REQUIREMENT: Keep the pictures out of your copy. Transcribe the records below exactly.

DATA SUPPLIED:
BEGIN

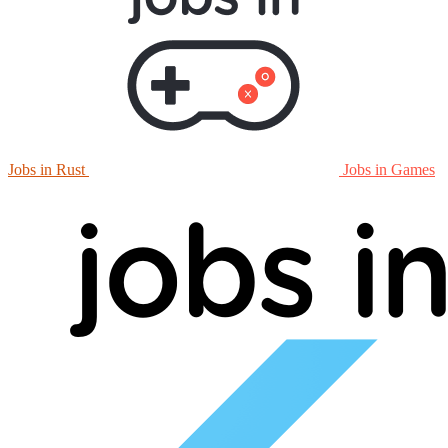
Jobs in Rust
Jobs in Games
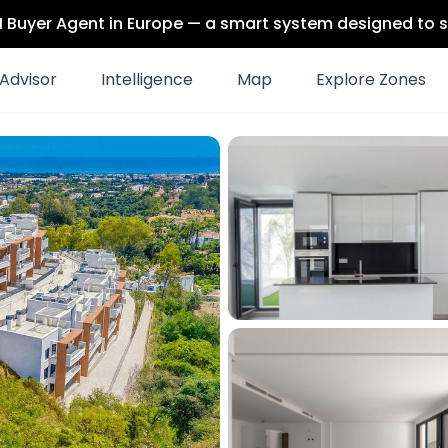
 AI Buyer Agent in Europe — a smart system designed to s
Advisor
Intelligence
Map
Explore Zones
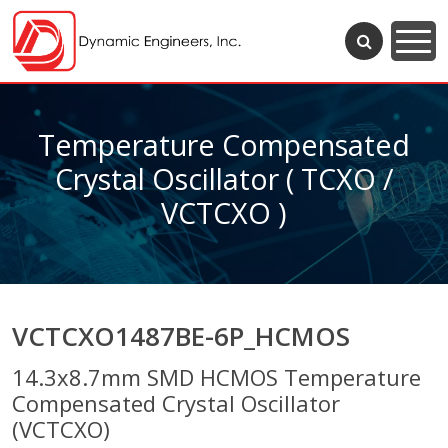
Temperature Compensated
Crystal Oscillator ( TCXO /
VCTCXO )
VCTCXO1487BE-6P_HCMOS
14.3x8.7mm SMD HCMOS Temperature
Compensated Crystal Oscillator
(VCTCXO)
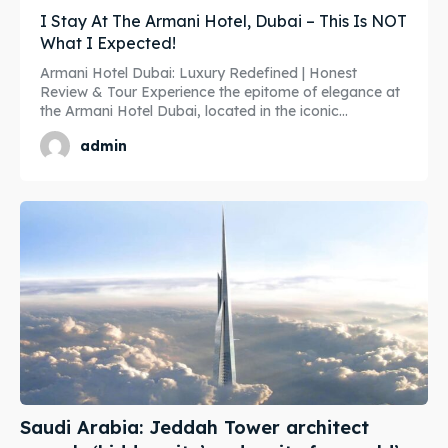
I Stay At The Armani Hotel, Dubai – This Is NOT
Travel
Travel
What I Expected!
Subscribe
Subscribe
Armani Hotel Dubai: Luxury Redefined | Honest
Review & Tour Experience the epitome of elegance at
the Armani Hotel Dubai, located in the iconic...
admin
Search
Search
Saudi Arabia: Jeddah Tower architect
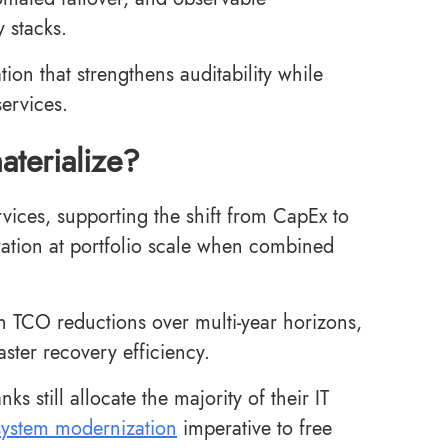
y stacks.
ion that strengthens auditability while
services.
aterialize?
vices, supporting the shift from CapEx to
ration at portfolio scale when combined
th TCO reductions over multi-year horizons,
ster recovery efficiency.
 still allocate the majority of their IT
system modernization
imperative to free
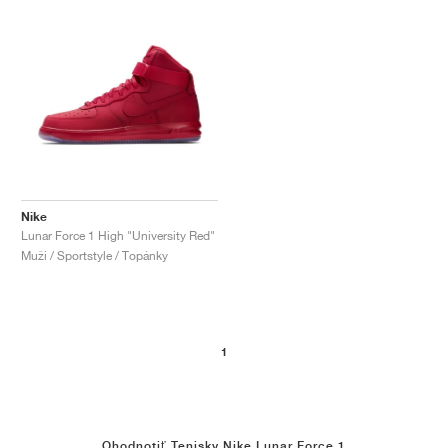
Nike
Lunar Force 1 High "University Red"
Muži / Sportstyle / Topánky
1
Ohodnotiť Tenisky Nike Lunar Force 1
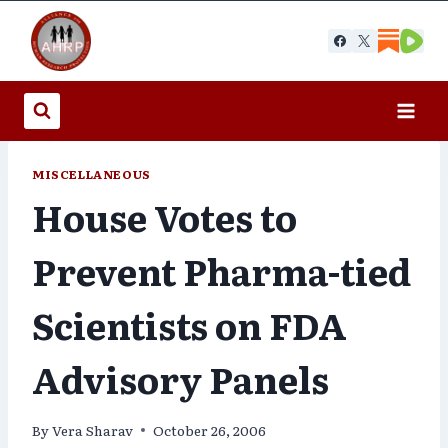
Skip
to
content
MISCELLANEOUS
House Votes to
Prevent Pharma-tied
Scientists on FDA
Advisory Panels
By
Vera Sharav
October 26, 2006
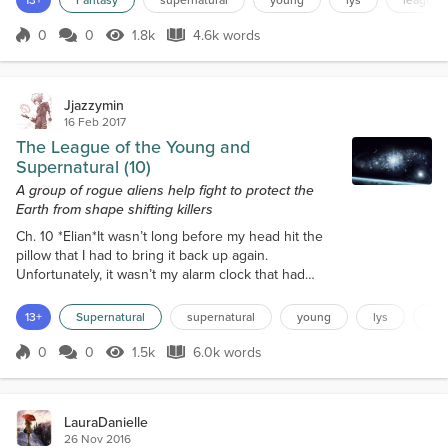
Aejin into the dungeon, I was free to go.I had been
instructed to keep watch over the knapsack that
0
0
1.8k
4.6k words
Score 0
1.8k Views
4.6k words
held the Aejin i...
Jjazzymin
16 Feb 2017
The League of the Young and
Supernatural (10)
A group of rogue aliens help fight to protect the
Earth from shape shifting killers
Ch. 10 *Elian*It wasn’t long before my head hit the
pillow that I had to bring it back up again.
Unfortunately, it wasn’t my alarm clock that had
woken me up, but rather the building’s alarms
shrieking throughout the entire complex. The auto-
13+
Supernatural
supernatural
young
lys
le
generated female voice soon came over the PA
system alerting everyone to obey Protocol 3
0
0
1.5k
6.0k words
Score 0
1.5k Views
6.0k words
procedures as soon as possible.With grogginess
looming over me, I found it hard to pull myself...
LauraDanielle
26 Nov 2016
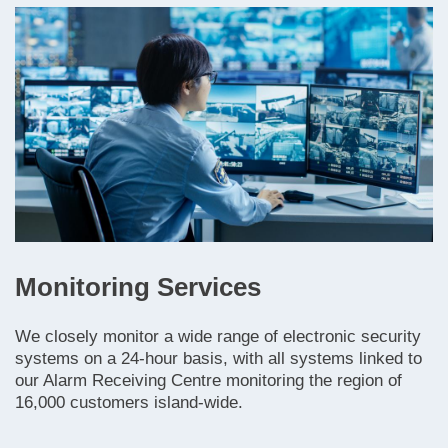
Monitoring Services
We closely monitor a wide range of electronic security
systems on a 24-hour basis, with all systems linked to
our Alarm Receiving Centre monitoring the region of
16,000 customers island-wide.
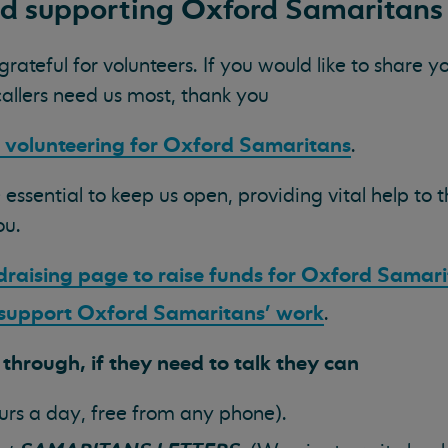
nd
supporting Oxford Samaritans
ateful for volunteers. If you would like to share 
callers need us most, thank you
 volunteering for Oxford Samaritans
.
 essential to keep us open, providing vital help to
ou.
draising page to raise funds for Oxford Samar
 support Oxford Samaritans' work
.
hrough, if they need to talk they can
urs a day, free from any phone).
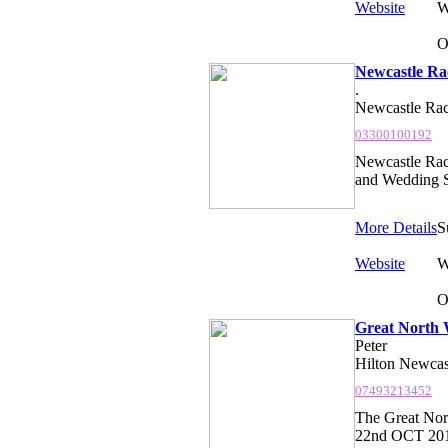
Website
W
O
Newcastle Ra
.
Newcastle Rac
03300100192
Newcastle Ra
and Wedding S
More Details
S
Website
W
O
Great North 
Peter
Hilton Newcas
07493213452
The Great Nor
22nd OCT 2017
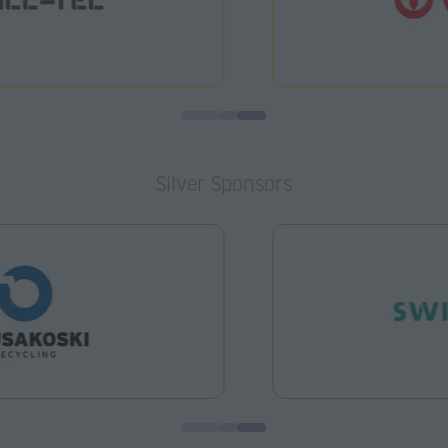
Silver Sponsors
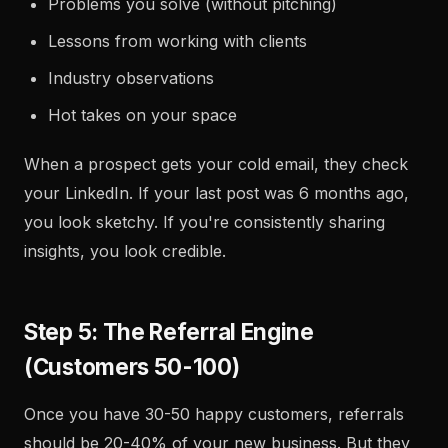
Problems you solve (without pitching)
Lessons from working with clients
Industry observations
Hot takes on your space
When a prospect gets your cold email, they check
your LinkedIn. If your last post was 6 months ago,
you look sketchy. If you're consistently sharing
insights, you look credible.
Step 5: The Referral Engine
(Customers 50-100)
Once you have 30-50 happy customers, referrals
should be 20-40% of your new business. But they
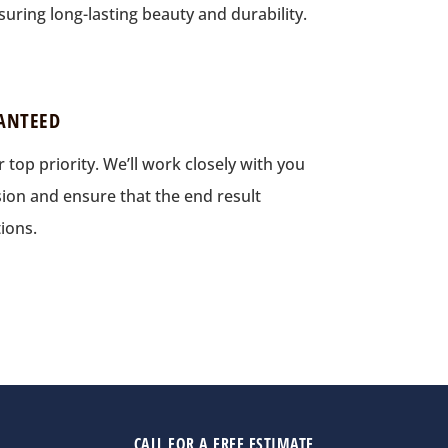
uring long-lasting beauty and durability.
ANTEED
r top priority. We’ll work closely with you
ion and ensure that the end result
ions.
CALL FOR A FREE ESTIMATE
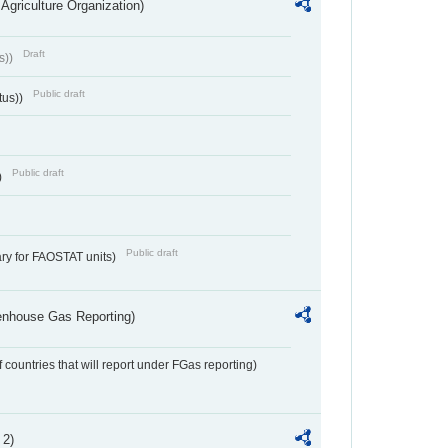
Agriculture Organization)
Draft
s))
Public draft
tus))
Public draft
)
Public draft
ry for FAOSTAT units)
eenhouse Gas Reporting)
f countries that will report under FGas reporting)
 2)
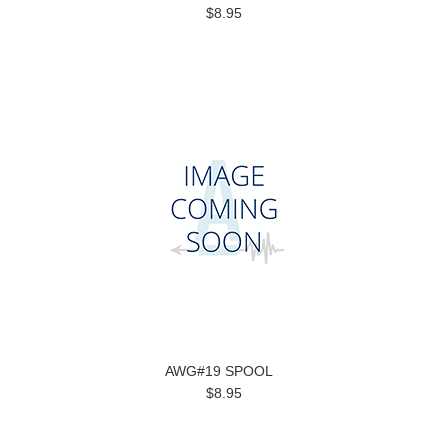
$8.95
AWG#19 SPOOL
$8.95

END

ANSWER AREA:
Jobs in Rust
Jobs in Games
 AI Buyer Agent in Europe — a smart system designed to s
Advisor
Intelligence
Map
Explore Zones
Temperature Compensated
Crystal Oscillator ( TCXO /
VCTCXO )
VCTCXO1487BE-6P_HCMOS
14.3x8.7mm SMD HCMOS Temperature
Compensated Crystal Oscillator
(VCTCXO)
I Stay At The Armani Hotel, Dubai – This Is NOT
Travel
Travel
What I Expected!
Subscribe
Subscribe
Armani Hotel Dubai: Luxury Redefined | Honest
Review & Tour Experience the epitome of elegance at
the Armani Hotel Dubai, located in the iconic...
admin
Search
Search
Saudi Arabia: Jeddah Tower architect
y stacks.
ion that strengthens auditability while
services.
aterialize?
vices, supporting the shift from CapEx to
ration at portfolio scale when combined
th TCO reductions over multi-year horizons,
ster recovery efficiency.
 still allocate the majority of their IT
system modernization
imperative to free
Nike
Lunar Force 1 High "University Red"
Muži / Sportstyle / Topánky
1
Ohodnotiť Tenisky Nike Lunar Force 1
Skip
to
content
MISCELLANEOUS
House Votes to
Prevent Pharma-tied
Scientists on FDA
Advisory Panels
By
Vera Sharav
October 26, 2006
Aejin into the dungeon, I was free to go.I had been
instructed to keep watch over the knapsack that
0
0
1.8k
4.6k words
Score 0
1.8k Views
4.6k words
held the Aejin i...
Jjazzymin
16 Feb 2017
The League of the Young and
Supernatural (10)
A group of rogue aliens help fight to protect the
Earth from shape shifting killers
Ch. 10 *Elian*It wasn’t long before my head hit the
pillow that I had to bring it back up again.
Unfortunately, it wasn’t my alarm clock that had
woken me up, but rather the building’s alarms
shrieking throughout the entire complex. The auto-
13+
Supernatural
supernatural
young
lys
le
generated female voice soon came over the PA
system alerting everyone to obey Protocol 3
0
0
1.5k
6.0k words
Score 0
1.5k Views
6.0k words
procedures as soon as possible.With grogginess
looming over me, I found it hard to pull myself...
LauraDanielle
26 Nov 2016
Monitoring Services
We closely monitor a wide range of electronic security
systems on a 24-hour basis, with all systems linked to
our Alarm Receiving Centre monitoring the region of
16,000 customers island-wide.
nd
supporting Oxford Samaritans
ateful for volunteers. If you would like to share 
callers need us most, thank you
 volunteering for Oxford Samaritans
.
 essential to keep us open, providing vital help to
ou.
draising page to raise funds for Oxford Samar
 support Oxford Samaritans' work
.
hrough, if they need to talk they can
urs a day, free from any phone).
Website
W
O
Newcastle Ra
.
Newcastle Rac
03300100192
Newcastle Ra
and Wedding S
More Details
S
Website
W
O
Great North 
Peter
Hilton Newcas
07493213452
The Great Nor
22nd OCT 2017
Silver Sponsors
Problems you solve (without pitching)
Lessons from working with clients
Industry observations
Hot takes on your space
When a prospect gets your cold email, they check
your LinkedIn. If your last post was 6 months ago,
you look sketchy. If you're consistently sharing
insights, you look credible.
Step 5: The Referral Engine
(Customers 50-100)
Once you have 30-50 happy customers, referrals
should be 20-40% of your new business. But they
uring long-lasting beauty and durability.
ANTEED
r top priority. We’ll work closely with you
ion and ensure that the end result
ions.
CALL FOR A FREE ESTIMATE
Agriculture Organization)
Draft
s))
Public draft
tus))
Public draft
)
Public draft
ry for FAOSTAT units)
eenhouse Gas Reporting)
f countries that will report under FGas reporting)
 2)
$8.95
AWG#19 SPOOL
$8.95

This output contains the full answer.